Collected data
-*-*-
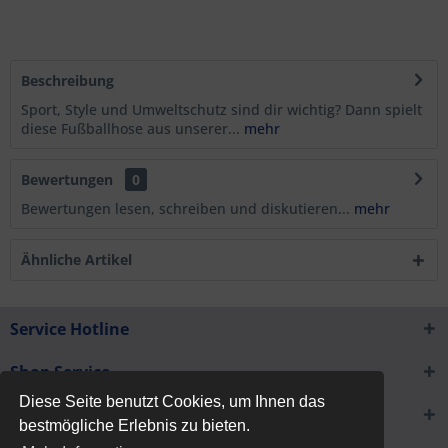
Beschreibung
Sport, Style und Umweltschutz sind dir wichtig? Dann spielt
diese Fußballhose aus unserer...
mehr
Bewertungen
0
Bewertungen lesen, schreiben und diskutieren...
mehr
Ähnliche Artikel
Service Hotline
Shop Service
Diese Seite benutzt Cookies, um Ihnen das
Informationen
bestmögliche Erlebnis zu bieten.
-*-*-
YOUR TASK - The answer must be an exact copy of the records above, with the pictures left out.

SOLVED PROBLEM -
Beschreibung
Sport, Style und Umweltschutz sind dir wichtig? Dann spielt
diese Fußballhose aus unserer...
mehr
Bewertungen
0
Bewertungen lesen, schreiben und diskutieren...
mehr
Ähnliche Artikel
Service Hotline
Shop Service
Diese Seite benutzt Cookies, um Ihnen das
Informationen
bestmögliche Erlebnis zu bieten.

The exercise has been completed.